THE Police Death and Disabilty Scheme (DADS), which will be overhauled under a plan unveiled by Police Minister Mike Gallacher last week, was "simply unaffordable" in its present form Premier Barry O'Farrell told The Examiner in Grafton yesterday.

The NSW Police Association is considering industrial action over the proposed scrapping of generous payouts to injured officers under the scheme which was introduced in 2005.

The DADS scheme has seen a dramatic increase in compensation claims in the past four years and late last year the auditor general at the time Peter Achterstraat said nearly one-in-five police were on sick or stress leave.
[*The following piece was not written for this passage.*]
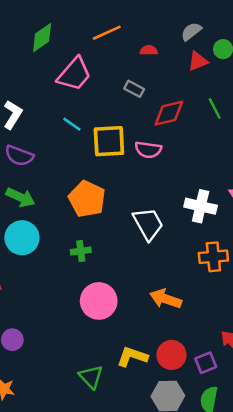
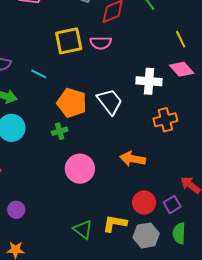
cyan line: (72, 124) -> (39, 74), moved
orange pentagon: (87, 199) -> (72, 103), moved
yellow L-shape: (132, 357) -> (115, 223), moved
Under the changes, the current death and disability scheme will be replaced with a new commercial insurance arrangement.

There will also be restrictions on officers' entitlements to workers compensation top-up payments, which are currently unlimited.

Mr O'Farrell said the aim of the changes were to get police who were able to return to work to do so.

"If you run a scheme that is essentially unaffordable, if you run a scheme that can't be financed in the long term that offers no solution."

"What this does is provide adequate support to those who are injured, but more importantly...we are determined to get injured officers back at work."

"At the end of the day this is about making sure that a police officer that joins today knows that in 20 or 30 years time there is a scheme that offers them security.

"A continuation of the existing scheme doesn't offer that because it is simply unaffordable."

Opposition police spokesman Nathan Rees says the changes are clearly a cost-cutting measure that show no consideration for the 16,000 NSW police.

"We don't have a police minister here in NSW - what we clearly have is a lap dog of NSW Treasury," Mr Rees told reporters in Sydney.

"His actions today mean that if they are injured or in (the) regrettable situation when an officer is killed on the job, their families or those officers will be far worse off."

Mr Gallacher defended the new policy, saying the current scheme encouraged officers to take lump sum payouts and leave the force, rather than being rehabilitated.

"The NSW scheme will remain the most generous in Australia," he said.